- Poster
- Directed by: Radha Mohan
- Written by: Pon Parthiban (dialogues)
- Screenplay by: Radha Mohan
- Story by: Radha Mohan
- Produced by: Shan Sutharsan
- Starring: Arulnithi Vivek Tanya
- Cinematography: Vivekanand Santhosham
- Edited by: T. S. Jay
- Music by: Vishal Chandrasekhar
- Production company: Vansan Movies
- Distributed by: Orange Creations
- Release date: May 26, 2017;
- Country: India
- Language: Tamil

= Brindavanam (2017 film) =

2017 film by Radha Mohan

Brindavanam is a 2017 Indian Tamil-language comedy drama film directed by Radha Mohan and produced by Shan Sutharsan. The film stars Arulnithi and Vivek, while Tanya portrays the leading female role. Featuring music composed by Vishal Chandrasekhar, the film began production in August 2016 and was released on 26 May 2017.

== Cast ==

- Arulnithi as Kannan
- Vivek as a fictionalized version of himself
- Tanya as Sandhya
- Thalaivasal Vijay as Sandhya's father
- M. S. Bhaskar as Louis
- Subbu Panchu as Nagaraj
- Sricharan as Motorcycle Driver
- Doubt Senthil as Varky
- Krishnamoorthy as Ramaiah
- Cell Murugan as Mani
- M. V. Tamil Selvi

== Production ==
In June 2016, Shan Sutharsan of Vansan Movies announced that his production studio would simultaneously produce two Tamil films — a project by Radha Mohan and Mahendran Rajamani's Enakku Vaaitha Adimaigal. Arulnithi and Vivek were reported to play leading roles, while newcomer Tanya, granddaughter of actor Ravichandran, was selected as the lead actress. M. S. Prabhu and Vishal Chandrasekhar were revealed as the film's cinematographer and composer, though Prabhu was later replaced by newcomer Vivekanand Santhosham, an erstwhile assistant of P. C. Sriram. Radha Mohan announced actor Vivek would portray himself and the film would be about the bonding between a popular actor and his fan, though distanced reports that the film would be along the lines of the 2016 Hindi film, Fan. To prepare for his role, Arulnithi learnt sign language from an expert for ten days.
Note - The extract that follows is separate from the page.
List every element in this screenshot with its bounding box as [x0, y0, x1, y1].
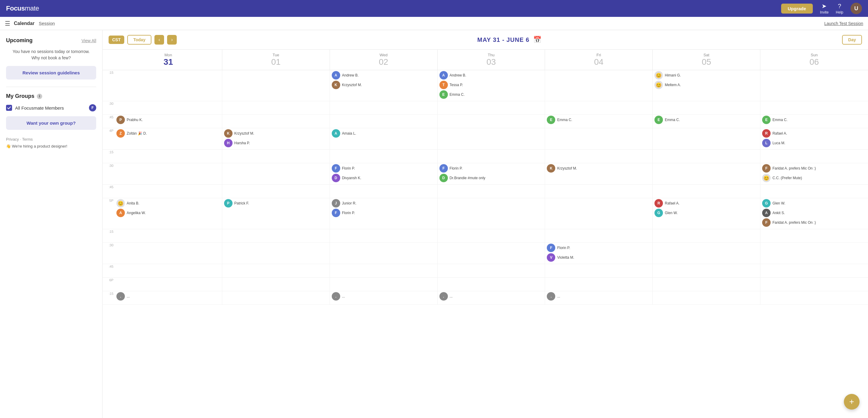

The film was officially launched with the title Brindavanam in mid-August 2016, with Vivek planting a tree sapling to commemorate the start of the film's shoot in Sakleshpur, Karnataka. The director revealed that he opted against naming the film Mozhi 2 despite being tempted to, in order to underplay expectations for the film from audiences. Brindavanam was shot for nine days in Sakleshpur, before the team moved to Ooty for a further 35 days to complete the shoot.

== Soundtrack ==

The film's music was composed by Vishal Chandrasekhar and featured three songs, all written by Madhan Karky. The audio rights are secured by Vansan Music, a subsidiary of the production house.

Track list
| No. | Title | Lyrics | Singer(s) | Length |
|---|---|---|---|---|
| 1. | "Giji Giji Saare" | Madhan Karky | Nikhil Mathew, Vivek, Sinduri Vishal | 3:55 |
| 2. | "Shoobi Doobi Dooba" | Madhan Karky | Sharanya Gopinath | 3:25 |
| 3. | "Yaar Nee Yaarada" | Madhan Karky | S. P. Balasubrahmanyam | 3:30 |

== Release ==
The film opened on 26 May 2017 across Tamil Nadu, alongside Samuthirakani's Thondan (2017).The satellite rights of the film were sold to Sun TV. The film received positive reviews, with a critic from The Hindu stating it is "a feel-good film that narrates tales of friendship and love" and that "it has got its vision and mission clear – to be heart-warming, funny and emotional at times". The New Indian Express stated it was a "warm, fuzzy film that works for the most part", while The Hindustan Times stated "it leaves you grinning for the most part and also stirs up an emotional storm within". Likewise, India Today called it a "thoroughly entertaining film", while Sify.com's reviewer wrote that "the importance of family, the enduring bond of brotherhood, and the power of forgiveness in the film will surely make you smile".